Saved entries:
-=-=-
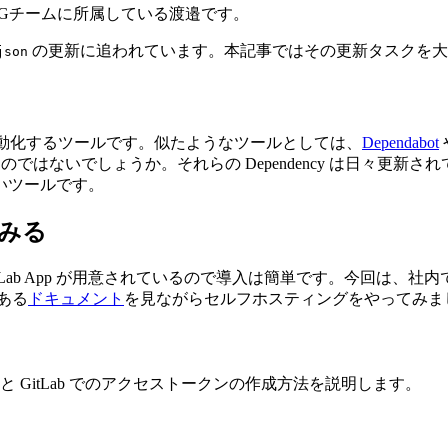
Gチームに所属している渡邉です。
の更新に追われています。本記事ではその更新タスクを大いに助
json
更新を自動化するツールです。似たようなツールとしては、
Dependabot
 程度あるのではないでしょうか。それらの Dependency は
しいツールです。
てみる
itLab App が用意されているので導入は簡単です。今回は、社内でホスティ
にある
ドキュメント
を見ながらセルフホスティングをやってみま
と GitLab でのアクセストークンの作成方法を説明します。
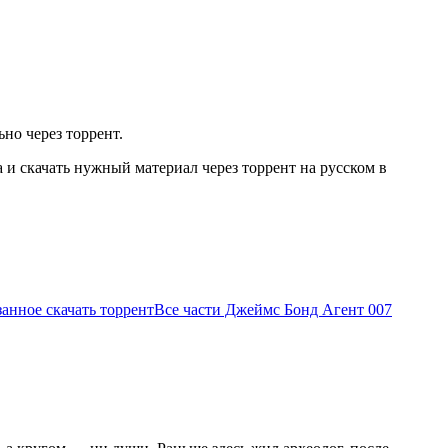
но через торрент.
и скачать нужный материал через торрент на русском в
занное скачать торрент
Все части Джеймс Бонд Агент 007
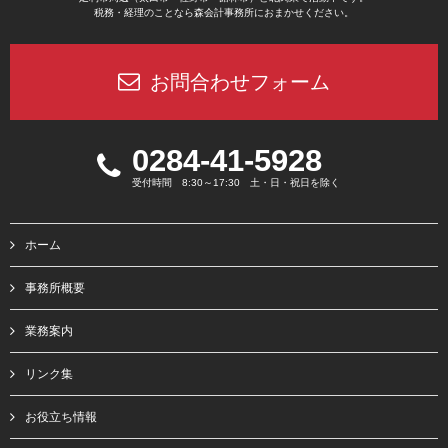
税務・経理のことなら森会計事務所におまかせください。
お問合わせフォーム
0284-41-5928
受付時間 8:30～17:30 土・日・祝日を除く
ホーム
事務所概要
業務案内
リンク集
お役立ち情報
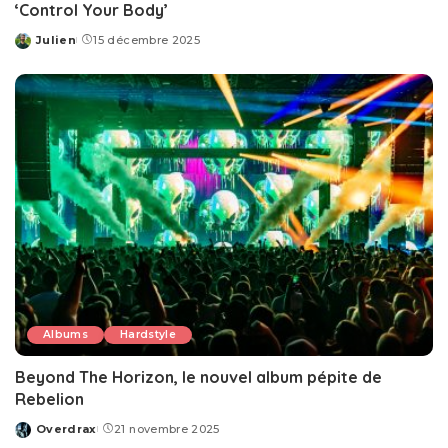
‘Control Your Body’
Julien
15 décembre 2025
Posted
by
Albums
Hardstyle
Beyond The Horizon, le nouvel album pépite de
Rebelion
Overdrax
21 novembre 2025
Posted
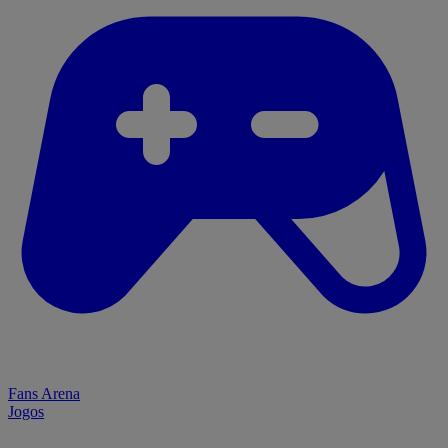
Fans Arena
Jogos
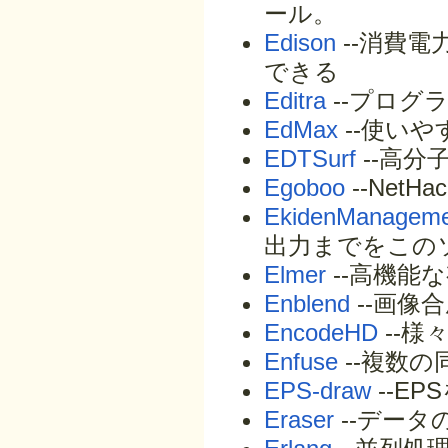
ール。
Edison
--消費
できる
Editra
--プログ
EdMax
--使い
EDTSurf
--高
Egoboo
--Net
EkidenManagem
出力までをこの
Elmer
--高機能
Enblend
--画像
EncodeHD
--様
Enfuse
--複数
EPS-draw
--E
Eraser
--データ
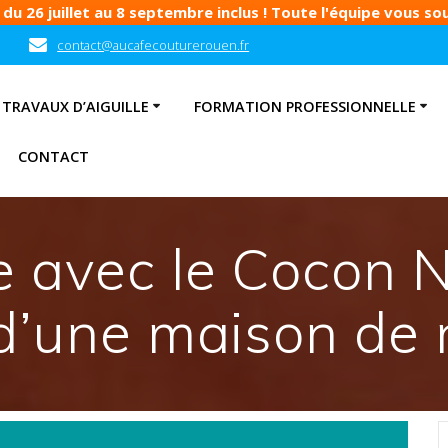
u 26 juillet au 8 septembre inclus ! Toute l'équipe vous souh
contact@aucafecouturerouen.fr
TRAVAUX D’AIGUILLE
FORMATION PROFESSIONNELLE
CONTACT
e avec le Cocon 
d’une maison de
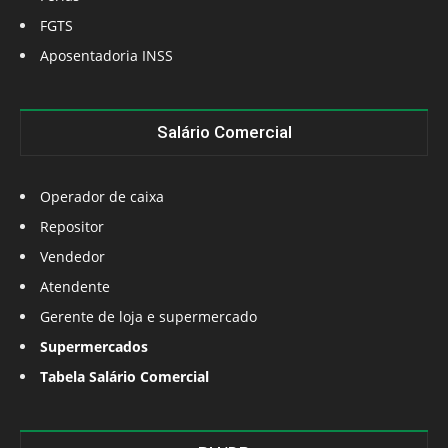
FGTS
Aposentadoria INSS
Salário Comercial
Operador de caixa
Repositor
Vendedor
Atendente
Gerente de loja e supermercado
Supermercados
Tabela Salário Comercial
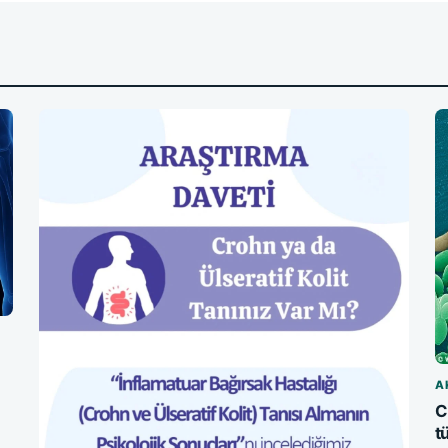
A
C
t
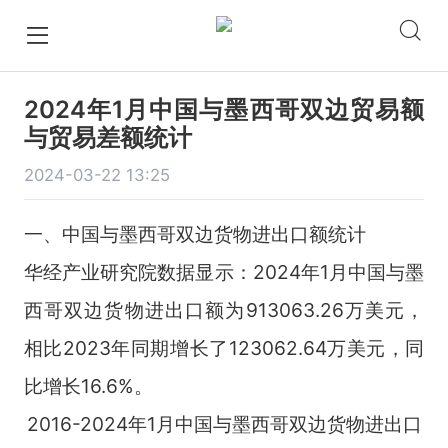
2024年1月中国与墨西哥双边贸易额
与贸易差额统计
2024-03-22 13:25
一、中国与墨西哥双边货物进出口额统计
华经产业研究院数据显示：2024年1月中国与墨
西哥双边货物进出口额为913063.26万美元，
相比2023年同期增长了123062.64万美元，同
比增长16.6%。
2016-2024年1月中国与墨西哥双边货物进出口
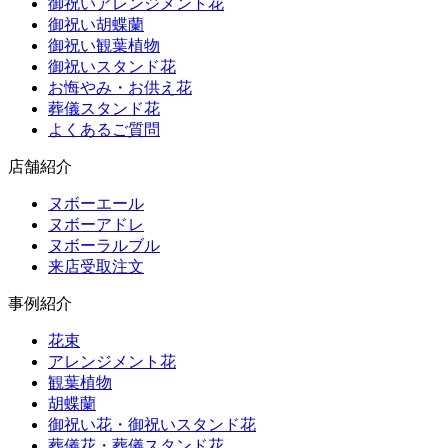
御祝いアレンジメント花
御祝い胡蝶蘭
御祝い観葉植物
御祝いスタンド花
お悔やみ・お供え花
葬儀スタンド花
よくあるご質問
店舗紹介
ヌボーエール
ヌボーアドレ
ヌボーラルブル
来店受取注文
事例紹介
花束
アレンジメント花
観葉植物
胡蝶蘭
御祝い花・御祝いスタンド花
葬儀花・葬儀スタンド花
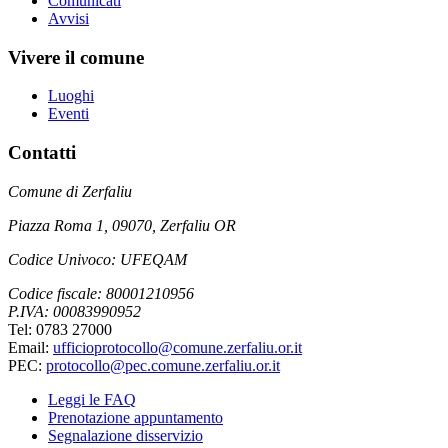
Comunicati
Avvisi
Vivere il comune
Luoghi
Eventi
Contatti
Comune di Zerfaliu
Piazza Roma 1, 09070, Zerfaliu OR
Codice Univoco: UFEQAM
Codice fiscale: 80001210956
P.IVA: 00083990952
Tel: 0783 27000
Email:
ufficioprotocollo@comune.zerfaliu.or.it
PEC:
protocollo@pec.comune.zerfaliu.or.it
Leggi le FAQ
Prenotazione appuntamento
Segnalazione disservizio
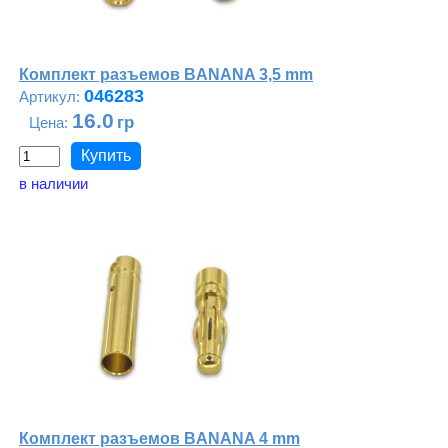
Комплект разъемов BANANA 3,5 mm
046283
16.0
в наличии
Комплект разъемов BANANA 4 mm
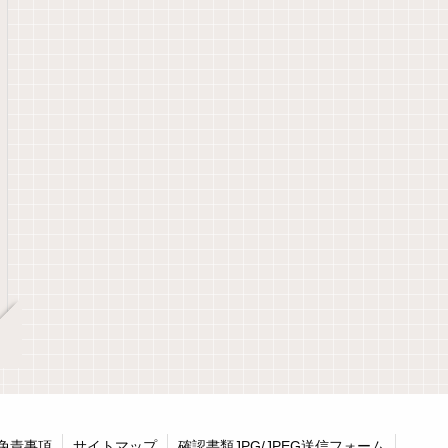
ｰ・免責事項
サイトマップ
確認書類JPG/JPEG送信フォーム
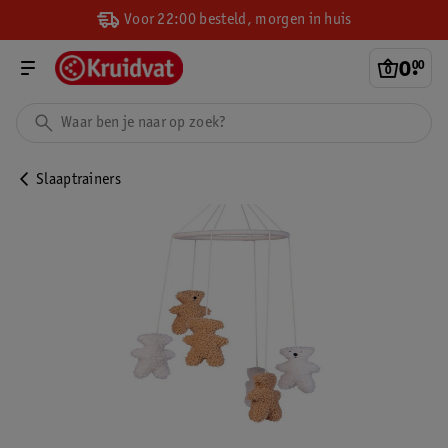
Voor 22:00 besteld, morgen in huis
0
.
00
Slaaptrainers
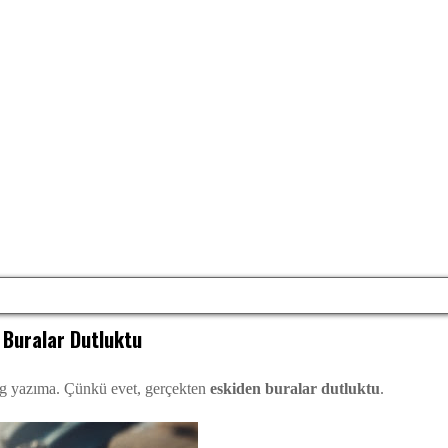
 Buralar Dutluktu
blog yazıma. Çünkü evet, gerçekten
eskiden buralar dutluktu
.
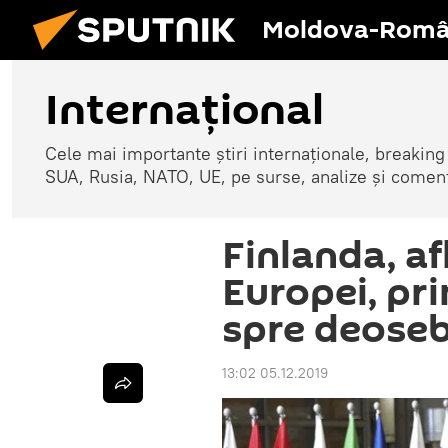
Moldova-Româ
Internaţional
Cele mai importante știri internaționale, breaking
SUA, Rusia, NATO, UE, pe surse, analize și coment
Finlanda, af
Europei, pri
spre deose
13:02 05.12.2019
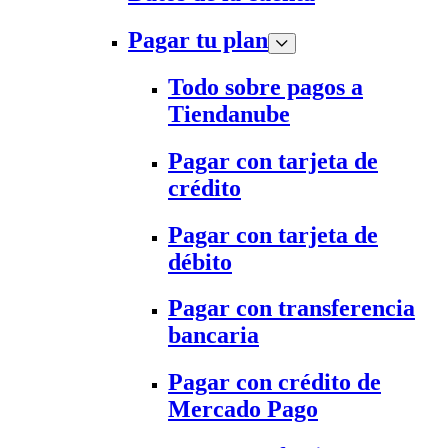
Pagar tu plan
Todo sobre pagos a
Tiendanube
Pagar con tarjeta de
crédito
Pagar con tarjeta de
débito
Pagar con transferencia
bancaria
Pagar con crédito de
Mercado Pago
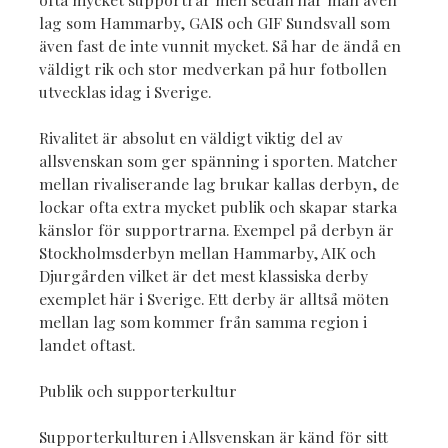
lag som Hammarby, GAIS och GIF Sundsvall som
även fast de inte vunnit mycket. Så har de ändå en
väldigt rik och stor medverkan på hur fotbollen
utvecklas idag i Sverige.
Rivalitet är absolut en väldigt viktig del av
allsvenskan som ger spänning i sporten. Matcher
mellan rivaliserande lag brukar kallas derbyn, de
lockar ofta extra mycket publik och skapar starka
känslor för supportrarna. Exempel på derbyn är
Stockholmsderbyn mellan Hammarby, AIK och
Djurgården vilket är det mest klassiska derby
exemplet här i Sverige. Ett derby är alltså möten
mellan lag som kommer från samma region i
landet oftast.
Publik och supporterkultur
Supporterkulturen i Allsvenskan är känd för sitt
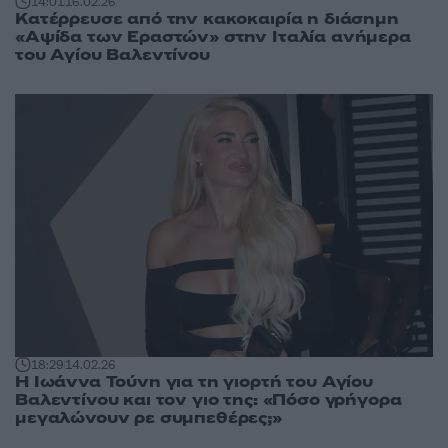
14:01
16.02.26
Κατέρρευσε από την κακοκαιρία η διάσημη
«Αψίδα των Εραστών» στην Ιταλία ανήμερα
του Αγίου Βαλεντίνου
18:29
14.02.26
Η Ιωάννα Τούνη για τη γιορτή του Αγίου
Βαλεντίνου και τον γιο της: «Πόσο γρήγορα
μεγαλώνουν ρε συμπεθέρες;»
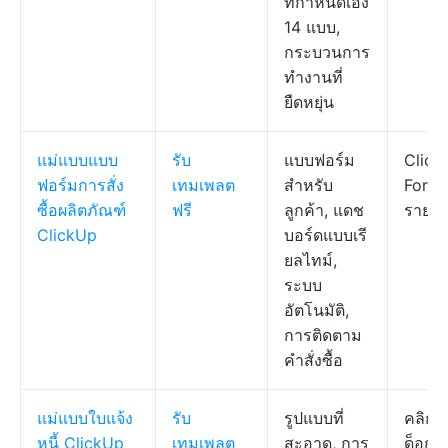
ที่กำหนดเอง
14 แบบ,
กระบวนการ
ทำงานที่
ยืดหยุ่น
แม่แบบแบบ
รับ
แบบฟอร์ม
Click
ฟอร์มการสั่ง
เทมเพลต
สำหรับ
Form,
ซื้อผลิตภัณฑ์
ฟรี
ลูกค้า, แดช
รายก
ClickUp
บอร์ดแบบเรี
ยลไทม์,
ระบบ
อัตโนมัติ,
การติดตาม
คำสั่งซื้อ
แม่แบบใบแจ้ง
รับ
รูปแบบที่
คลิกอ
หนี้ ClickUp
เทมเพลต
สะอาด, การ
ด็อก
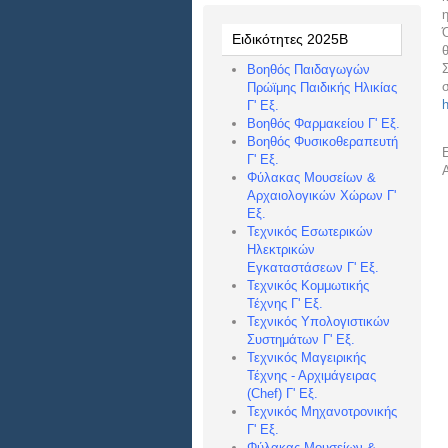
Ειδικότητες 2025Β
Σ
Βοηθός Παιδαγωγών
Πρώϊμης Παιδικής Ηλικίας
h
Γ' Εξ.
Βοηθός Φαρμακείου Γ' Εξ.
Βοηθός Φυσικοθεραπευτή
Ε
Γ' Εξ.
Φύλακας Μουσείων &
Αρχαιολογικών Χώρων Γ'
Εξ.
Τεχνικός Εσωτερικών
Ηλεκτρικών
Εγκαταστάσεων Γ' Εξ.
Τεχνικός Κομμωτικής
Τέχνης Γ' Εξ.
Τεχνικός Υπολογιστικών
Συστημάτων Γ' Εξ.
Τεχνικός Μαγειρικής
Τέχνης - Αρχιμάγειρας
(Chef) Γ' Εξ.
Τεχνικός Μηχανοτρονικής
Γ' Εξ.
Φύλακας Μουσείων &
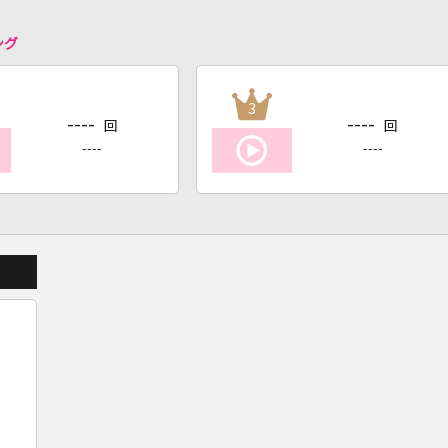
ング
3
----
----
回
回
----
----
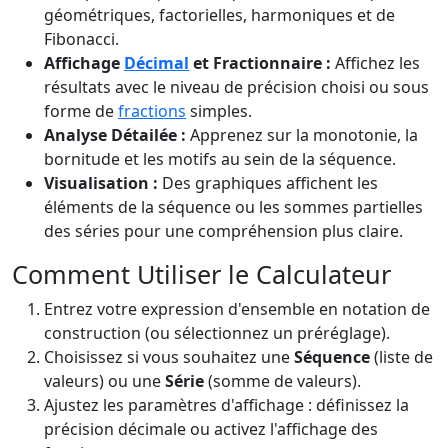
géométriques, factorielles, harmoniques et de
Fibonacci.
Affichage
Décimal
et Fractionnaire :
Affichez les
résultats avec le niveau de précision choisi ou sous
forme de
fractions
simples.
Analyse Détailée :
Apprenez sur la monotonie, la
bornitude et les motifs au sein de la séquence.
Visualisation :
Des graphiques affichent les
éléments de la séquence ou les sommes partielles
des séries pour une compréhension plus claire.
Comment Utiliser le Calculateur
Entrez votre expression d'ensemble en notation de
construction (ou sélectionnez un préréglage).
Choisissez si vous souhaitez une
Séquence
(liste de
valeurs) ou une
Série
(somme de valeurs).
Ajustez les paramètres d'affichage : définissez la
précision décimale ou activez l'affichage des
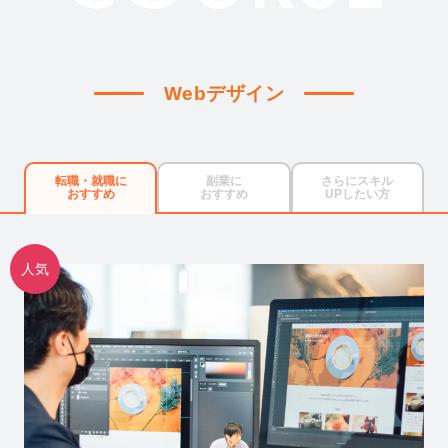
Webデザイン
転職・就職に
副業に
さらにスキル
おすすめ
おすすめ
UPしたい方
人気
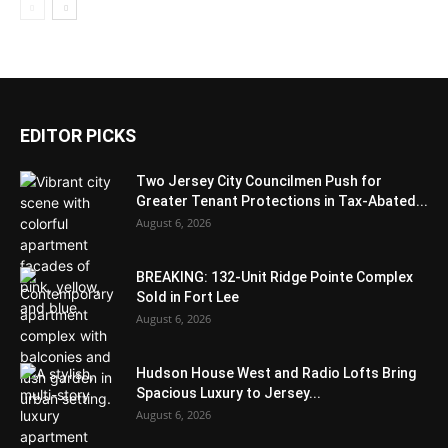
EDITOR PICKS
Two Jersey City Councilmen Push for
Greater Tenant Protections in Tax-Abated...
August 6, 2026
BREAKING: 132-Unit Ridge Pointe Complex
Sold in Fort Lee
August 6, 2026
Hudson House West and Radio Lofts Bring
Spacious Luxury to Jersey...
August 6, 2026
-=-=-
# What is required
Pull every line with "Hammarby" from the records.

# Exercise output
lag som Hammarby, GAIS och GIF Sundsvall som
Stockholmsderbyn mellan Hammarby, AIK och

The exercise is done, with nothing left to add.